NSQ is a realtime distributed messaging platform.

Features

  • support distributed topologies with no SPOF
  • horizontally scalable (no brokers, seamlessly add more nodes to the cluster)
  • low-latency push based message delivery (performance)
  • combination load-balanced and multicast style message routing
  • excel at both streaming (high-throughput) and job oriented (low-throughput) workloads
  • primarily in-memory (beyond a high-water mark messages are transparently kept on disk)
  • runtime discovery service for consumers to find producers (nsqlookupd)
  • transport layer security (TLS)
  • data format agnostic
  • few dependencies (easy to deploy) and a sane, bounded, default configuration
  • simple TCP protocol supporting client libraries in any language
  • HTTP interface for stats, admin actions, and producers (no client library needed to publish)
  • integrates with statsd for realtime instrumentation
  • robust cluster administration interface (nsqadmin)

Guarantees

As with any distributed system, achieving your goal is a matter of making intelligent tradeoffs. By being transparent about the reality of these tradeoffs we hope to set expectations about how NSQ will behave when deployed in production.

  • messages are not durable (by default)

    Although the system supports a “release valve” (--mem-queue-size) after which messages will be transparently kept on disk, it is primarily an in-memory messaging platform.
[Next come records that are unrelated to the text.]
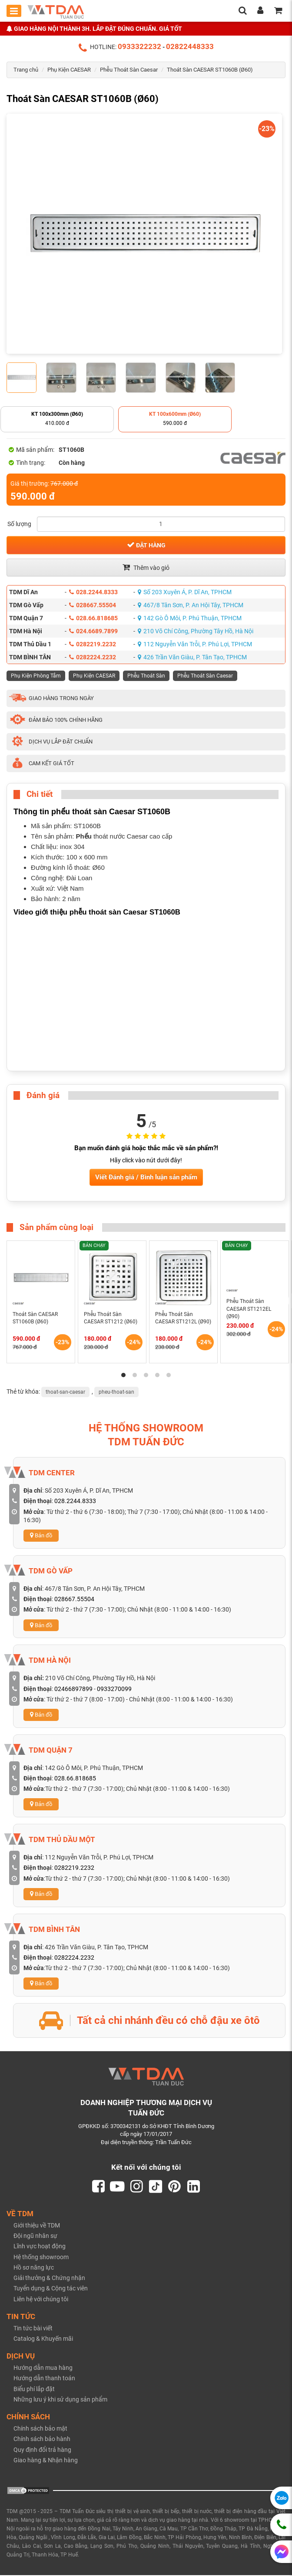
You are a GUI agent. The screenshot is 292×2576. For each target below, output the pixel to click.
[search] (242, 11)
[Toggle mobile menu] (14, 11)
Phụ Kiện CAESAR (69, 69)
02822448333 (190, 46)
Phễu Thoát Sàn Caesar (129, 69)
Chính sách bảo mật (40, 2429)
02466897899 (73, 1688)
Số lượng (19, 523)
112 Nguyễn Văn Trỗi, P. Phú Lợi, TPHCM (195, 644)
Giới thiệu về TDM (36, 2226)
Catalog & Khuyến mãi (43, 2339)
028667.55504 (92, 605)
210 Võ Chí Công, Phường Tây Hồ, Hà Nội (195, 631)
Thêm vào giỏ (146, 567)
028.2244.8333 (93, 592)
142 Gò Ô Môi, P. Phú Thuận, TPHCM (190, 618)
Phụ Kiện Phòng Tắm (36, 676)
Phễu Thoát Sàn (146, 676)
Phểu (84, 836)
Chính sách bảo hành (41, 2439)
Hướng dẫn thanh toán (44, 2378)
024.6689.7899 (93, 631)
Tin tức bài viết (33, 2328)
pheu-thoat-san (116, 1392)
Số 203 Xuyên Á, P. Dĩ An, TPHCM (185, 592)
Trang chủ (25, 69)
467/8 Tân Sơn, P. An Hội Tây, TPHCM (190, 605)
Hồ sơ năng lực (33, 2268)
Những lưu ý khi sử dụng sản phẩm (60, 2400)
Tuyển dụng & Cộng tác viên (50, 2289)
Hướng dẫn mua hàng (43, 2368)
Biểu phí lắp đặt (34, 2389)
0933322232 (139, 46)
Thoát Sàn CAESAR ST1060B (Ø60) (210, 69)
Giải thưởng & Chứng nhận (49, 2278)
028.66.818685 (93, 618)
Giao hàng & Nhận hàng (45, 2460)
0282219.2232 (92, 644)
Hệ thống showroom (41, 2257)
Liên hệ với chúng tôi (40, 2299)
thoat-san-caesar (65, 1392)
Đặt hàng (146, 545)
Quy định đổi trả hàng (42, 2450)
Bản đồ (41, 1535)
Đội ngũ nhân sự (35, 2236)
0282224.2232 (92, 657)
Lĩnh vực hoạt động (39, 2247)
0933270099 (114, 1688)
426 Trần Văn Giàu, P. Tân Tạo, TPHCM (192, 657)
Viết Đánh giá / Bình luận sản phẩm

    --mem-queue-size can be set to 0 to ensure that all incoming messages are persisted to disk. In this case, if a node failed, you are susceptible to a reduced failure surface (i.e. did the OS or underlying IO subsystem fail).

    There is no built in replication. However, there are a variety of ways this tradeoff is managed such as deployment topology and techniques which actively slave and persist topics to disk in a fault-tolerant fashion.
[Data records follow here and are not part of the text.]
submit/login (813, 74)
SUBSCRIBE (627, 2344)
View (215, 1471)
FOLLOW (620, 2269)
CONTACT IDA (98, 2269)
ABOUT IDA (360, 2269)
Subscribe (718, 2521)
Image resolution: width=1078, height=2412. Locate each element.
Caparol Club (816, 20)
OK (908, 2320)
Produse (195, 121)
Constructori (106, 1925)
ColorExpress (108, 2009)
  • messages are delivered at least once

    Closely related to above, this assumes that the given nsqd node does not fail.
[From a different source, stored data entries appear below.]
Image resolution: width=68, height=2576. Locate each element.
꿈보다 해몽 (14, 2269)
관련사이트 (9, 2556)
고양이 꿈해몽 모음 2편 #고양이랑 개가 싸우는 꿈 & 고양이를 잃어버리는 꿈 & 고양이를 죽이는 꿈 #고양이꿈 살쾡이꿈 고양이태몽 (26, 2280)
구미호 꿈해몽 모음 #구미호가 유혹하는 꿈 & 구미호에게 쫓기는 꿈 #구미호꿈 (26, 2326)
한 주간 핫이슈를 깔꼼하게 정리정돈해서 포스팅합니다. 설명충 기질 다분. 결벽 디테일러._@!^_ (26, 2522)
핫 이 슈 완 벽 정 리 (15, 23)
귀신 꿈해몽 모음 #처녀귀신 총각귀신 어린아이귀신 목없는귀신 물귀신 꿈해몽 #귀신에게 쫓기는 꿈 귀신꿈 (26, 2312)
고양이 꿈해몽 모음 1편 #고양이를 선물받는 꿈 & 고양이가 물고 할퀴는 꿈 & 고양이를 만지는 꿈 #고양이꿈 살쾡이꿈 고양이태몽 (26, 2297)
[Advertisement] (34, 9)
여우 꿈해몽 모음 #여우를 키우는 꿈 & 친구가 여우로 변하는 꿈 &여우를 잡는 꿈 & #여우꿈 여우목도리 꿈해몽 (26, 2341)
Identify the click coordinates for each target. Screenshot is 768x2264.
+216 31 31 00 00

    This means, for a variety of reasons, messages can be delivered multiple times (client timeouts, disconnections, requeues, etc.). It is the client’s responsibility to perform idempotent operations or de-dupe.

  • messages received are un-ordered

    You cannot rely on the order of messages being delivered to consumers.

    Similar to message delivery semantics, this is the result of requeues, the combination of in-memory and on disk storage, and the fact that each nsqd node shares nothing.

    It is relatively straightforward to achieve loose ordering (i.e. for a given consumer its messages are ordered but not across the cluster as a whole) by introducing a window of latency in your consumer to accept messages and order them before processing (although, in order to preserve this invariant one must drop messages falling outside that window).

  • consumers eventually find all topic producers

    The discovery service (nsqlookupd) is designed to be eventually consistent. nsqlookupd nodes do not coordinate to maintain state or answer queries.

    Network partitions do not affect availability in the sense that both sides of the partition can still answer queries. Deployment topology has the most significant effect of mitigating these types of issues.